Source: pinfish
Maintainer: Debian Med Packaging Team <debian-med-packaging@lists.alioth.debian.org>
Uploaders: Nilesh Patra <nilesh@debian.org>
Section: science
Priority: optional
Build-Depends: debhelper-compat (= 13),
               dh-golang,
               golang-any,
               golang-github-biogo-biogo-dev,
               golang-github-biogo-hts-dev,
               golang-github-google-uuid-dev,
               samtools,
Standards-Version: 4.5.1
Vcs-Browser: https://salsa.debian.org/med-team/pinfish
Vcs-Git: https://salsa.debian.org/med-team/pinfish.git
Homepage: https://github.com/nanoporetech/pinfish
Rules-Requires-Root: no
XS-Go-Import-Path: github.com/nanoporetech/pinfish

Package: pinfish
Architecture: any
Depends: ${misc:Depends},
         ${shlibs:Depends},
         minimap2,
         racon
Description: Collection of tools to annotate genomes using long read transcriptomics data
 The toolchain is composed of the following tools:
 1. spliced_bam2gff - a tool for converting sorted BAM
 files containing spliced alignments
 into GFF2 format.

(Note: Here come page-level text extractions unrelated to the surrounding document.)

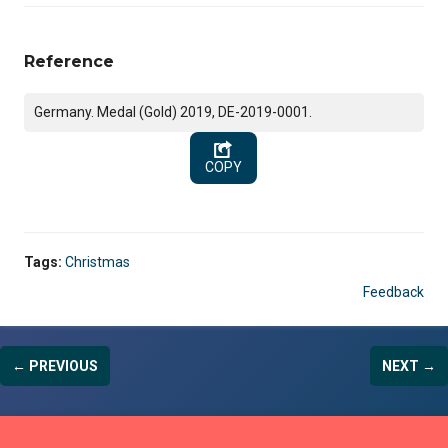
Reference
Germany. Medal (Gold) 2019, DE-2019-0001.
COPY
Tags:
Christmas
Feedback
← PREVIOUS
NEXT →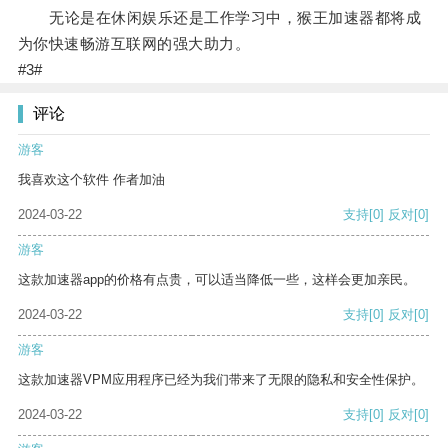
无论是在休闲娱乐还是工作学习中，猴王加速器都将成
为你快速畅游互联网的强大助力。
#3#
评论
游客
我喜欢这个软件 作者加油
2024-03-22
支持
[0]
反对
[0]
游客
这款加速器app的价格有点贵，可以适当降低一些，这样会更加亲民。
2024-03-22
支持
[0]
反对
[0]
游客
这款加速器VPM应用程序已经为我们带来了无限的隐私和安全性保护。
2024-03-22
支持
[0]
反对
[0]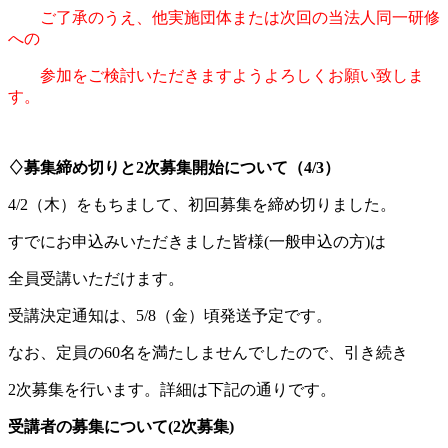
ご了承のうえ、他実施団体または次回の当法人同一研修
への
参加をご検討いただきますようよろしくお願い致しま
す。
♢
募集締め切りと2次募集開始について（4/3）
4/2
（木
）をもちまして、初回募集を締め切りました。
すでにお申込みいただきました皆様(一般申込の方)は
全員受講いただけます。
受講決定通知は、5/8（金
）頃発送予定です。
なお、定員の60名を満たしませんでしたので、引き続き
2次募集を
行います。詳細は下記の通りです。
受講者の募集について
(2次募集)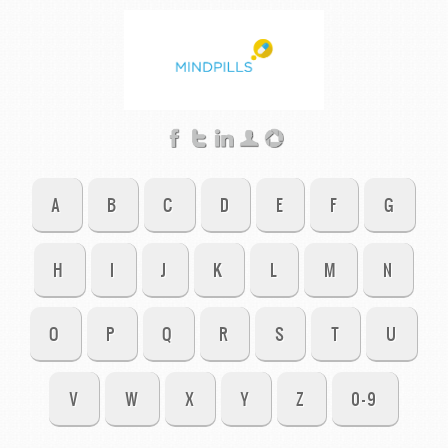
A
B
C
D
E
F
G
H
I
J
K
L
M
N
O
P
Q
R
S
T
U
V
W
X
Y
Z
0-9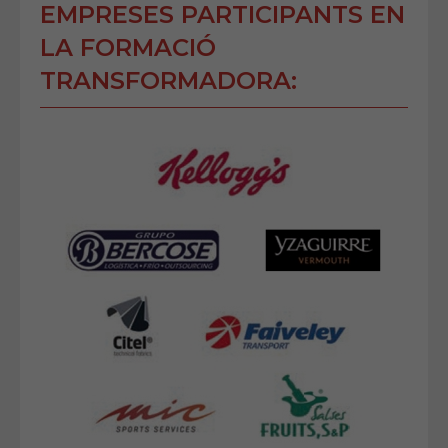
EMPRESES PARTICIPANTS EN
LA FORMACIÓ
TRANSFORMADORA: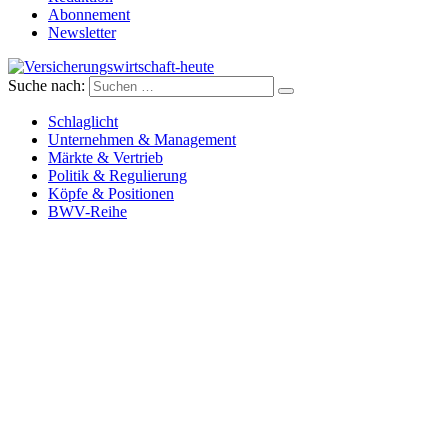
Abonnement
Newsletter
Suche nach:
Versicherungswirtschaft-heute
Schlaglicht
Unternehmen & Management
Märkte & Vertrieb
Politik & Regulierung
Köpfe & Positionen
BWV-Reihe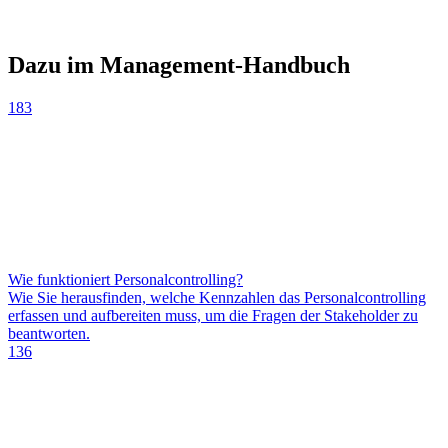
Dazu im Management-Handbuch
183
Wie funktioniert Personalcontrolling?
Wie Sie herausfinden, welche Kennzahlen das Personalcontrolling
erfassen und aufbereiten muss, um die Fragen der Stakeholder zu
beantworten.
136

Each read will be represented as a distinct
 transcript. This tool comes handy when visualizing spliced
 reads at particular loci and to provide input to the rest
 of the toolchain.
 .
 2. cluster_gff - this tool takes a sorted GFF2 file as
 input and clusters together reads having similar
 exon/intron structure and creates a rough consensus
 of the clusters by taking the median of exon
 boundaries from all transcripts in the cluster.
 .
 3. polish_clusters - this tool takes the cluster
 definitions generated by cluster_gff and for each
 cluster creates an error corrected read by mapping
 all reads on the read with the median length
 and polishing it using racon. The polished reads
 can be mapped to the genome using minimap2 or GMAP.
 .
 4. collapse_partials - this tool takes GFFs generated
 by either cluster_gff or polish_clusters and filters
 out transcripts which are likely to be based on RNA
 degradation products from the 5' end. The tool clusters
 the input transcripts into "loci" by the 3' ends and
 discards transcripts which have a compatible transcripts
 in the loci with more exons.

Package: pinfish-examples
Architecture: all
Depends: ${misc:Depends},
         ${shlibs:Depends}
Description: Examples and test data for pinfish
 The toolchain is composed of the following tools:
 1. spliced_bam2gff - a tool for converting sorted BAM
 files containing spliced alignments
 into GFF2 format. Each read will be represented as a distinct
 transcript. This tool comes handy when visualizing spliced
 reads at particular loci and to provide input to the rest
 of the toolchain.
 .
 2. cluster_gff - this tool takes a sorted GFF2 file as
 input and clusters together reads having similar
 exon/intron structure and creates a rough consensus
 of the clusters by taking the median of exon
 boundaries from all transcripts in the cluster.
 .
 3. polish_clusters - this tool takes the cluster
 definitions generated by cluster_gff and for each
 cluster creates an error corrected read by mapping
 all reads on the read with the median length
 and polishing it using racon. The polished reads
 can be mapped to the genome using minimap2 or GMAP.
 .
 4. collapse_partials - this tool takes GFFs generated
 by either cluster_gff or polish_clusters and filters
 out transcripts which are likely to be based on RNA
 degradation products from the 5' end. The tool clusters
 the input transcripts into "loci" by the 3' ends and
 discards transcripts which have a compatible transcripts
 in the loci with more exons.
 .
 This package contains a test data set as well as sample scripts
 running some test suite provided by Debian also as autopkgtest.